It is loyalty—loyalty to true principles and true people and honorable institutions and worthy ­ideals—that unifies our purpose in life and defines our morality. Where we have no such loyalties or convictions, no standards against which to measure our acts and their consequences, we are unanchored and adrift, “driven with the wind and tossed,” says the scripture (James 1:6), until some other storm or problem or appetite takes us another direction for an equally short and unstable period of time. The older I get—which isn’t old enough yet—the more I believe Professor Royce must have been right. “For what do I live?” is, in a sense, the inquiry every LDS missionary invites his or her investigator to make. If there is honest consideration of that question, then eternal truth has a fighting chance to bless the children of God. And such matters of loyalty and honor are important at BYU, for “to make [young people] capable of honesty,” according to John Ruskin, “is the beginning of education.” Samuel Johnson said it even better: “Integrity without knowledge is weak and useless, and knowledge without integrity is dangerous and dreadful” (Emerson Roy West, Vital Quotations [Salt Lake City: Bookcraft, 1968], p. 177).

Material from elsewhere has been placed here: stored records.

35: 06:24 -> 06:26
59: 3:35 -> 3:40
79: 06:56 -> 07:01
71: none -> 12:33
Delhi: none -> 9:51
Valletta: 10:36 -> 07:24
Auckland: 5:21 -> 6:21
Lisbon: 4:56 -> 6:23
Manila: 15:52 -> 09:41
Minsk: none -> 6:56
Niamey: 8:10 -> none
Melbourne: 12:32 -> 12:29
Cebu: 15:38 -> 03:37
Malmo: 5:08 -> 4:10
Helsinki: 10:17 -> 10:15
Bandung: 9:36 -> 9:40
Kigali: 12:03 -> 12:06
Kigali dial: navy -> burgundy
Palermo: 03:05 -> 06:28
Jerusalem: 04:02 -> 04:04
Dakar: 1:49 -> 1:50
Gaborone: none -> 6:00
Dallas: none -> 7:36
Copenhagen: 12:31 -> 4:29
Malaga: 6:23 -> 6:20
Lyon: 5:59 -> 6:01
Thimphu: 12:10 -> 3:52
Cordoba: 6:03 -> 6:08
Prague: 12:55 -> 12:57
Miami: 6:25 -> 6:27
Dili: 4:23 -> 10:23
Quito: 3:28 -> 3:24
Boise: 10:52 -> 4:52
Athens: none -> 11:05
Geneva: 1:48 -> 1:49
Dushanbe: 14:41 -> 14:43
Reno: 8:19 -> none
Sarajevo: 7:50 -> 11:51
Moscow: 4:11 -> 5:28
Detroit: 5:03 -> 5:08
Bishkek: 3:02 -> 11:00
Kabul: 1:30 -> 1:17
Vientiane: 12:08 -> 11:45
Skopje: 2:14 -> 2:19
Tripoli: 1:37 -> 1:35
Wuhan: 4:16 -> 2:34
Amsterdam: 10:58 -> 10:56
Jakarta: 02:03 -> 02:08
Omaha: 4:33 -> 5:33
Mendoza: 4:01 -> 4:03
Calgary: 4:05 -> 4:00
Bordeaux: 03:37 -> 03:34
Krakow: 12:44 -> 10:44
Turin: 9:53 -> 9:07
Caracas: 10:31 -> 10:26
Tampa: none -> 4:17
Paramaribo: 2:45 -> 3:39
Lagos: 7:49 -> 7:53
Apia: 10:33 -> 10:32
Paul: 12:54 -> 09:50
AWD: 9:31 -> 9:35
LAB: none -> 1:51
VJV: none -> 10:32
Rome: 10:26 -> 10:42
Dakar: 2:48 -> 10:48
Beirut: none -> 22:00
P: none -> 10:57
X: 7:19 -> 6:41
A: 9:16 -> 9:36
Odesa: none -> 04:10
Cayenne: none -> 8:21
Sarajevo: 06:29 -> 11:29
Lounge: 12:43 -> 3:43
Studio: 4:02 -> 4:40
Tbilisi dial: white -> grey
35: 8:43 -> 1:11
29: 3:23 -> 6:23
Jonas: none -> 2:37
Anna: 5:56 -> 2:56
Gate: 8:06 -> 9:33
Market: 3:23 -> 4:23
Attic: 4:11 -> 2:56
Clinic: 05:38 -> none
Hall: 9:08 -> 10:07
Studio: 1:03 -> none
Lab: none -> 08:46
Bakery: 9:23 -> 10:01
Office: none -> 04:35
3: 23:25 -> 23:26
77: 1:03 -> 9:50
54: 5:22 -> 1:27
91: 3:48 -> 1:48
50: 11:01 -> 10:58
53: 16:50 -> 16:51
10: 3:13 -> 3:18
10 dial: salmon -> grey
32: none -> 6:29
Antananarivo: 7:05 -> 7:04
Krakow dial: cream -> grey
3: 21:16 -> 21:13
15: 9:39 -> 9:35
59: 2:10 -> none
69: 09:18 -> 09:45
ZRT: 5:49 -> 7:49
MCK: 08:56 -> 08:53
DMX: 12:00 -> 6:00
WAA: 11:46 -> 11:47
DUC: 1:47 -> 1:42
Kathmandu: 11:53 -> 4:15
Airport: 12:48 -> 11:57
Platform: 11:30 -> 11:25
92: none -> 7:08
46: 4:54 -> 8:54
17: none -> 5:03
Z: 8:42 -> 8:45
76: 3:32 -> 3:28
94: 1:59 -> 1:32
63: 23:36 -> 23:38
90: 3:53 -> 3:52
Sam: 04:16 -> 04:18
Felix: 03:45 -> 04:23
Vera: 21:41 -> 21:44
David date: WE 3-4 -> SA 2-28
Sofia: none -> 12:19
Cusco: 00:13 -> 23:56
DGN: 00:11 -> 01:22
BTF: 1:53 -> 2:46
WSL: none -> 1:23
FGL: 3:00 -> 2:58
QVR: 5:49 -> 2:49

Let me go back to Robbie Bosco. There are a lot of reasons why that booing incident bothers me. First of all it bothers me that any BYU fan would boo anybody for any reason. If someone can explain to me the Christianity of that, I invite you to do so quickly. Obviously it bothers me that such an experience would be seared by Mr. Cook into the entire national memory as the most regrettable moment of the entire collegiate football season.

It bothers me that we would do this to a fellow student, a neighbor, a friend, a convert to the Church in this case. Not to mention, of course, that he also led us to two of our greatest years in BYU football history, including two conference championships, two post-season bowl games, a victory in the famed Kick-Off Classic, one undefeated season, and a national championship.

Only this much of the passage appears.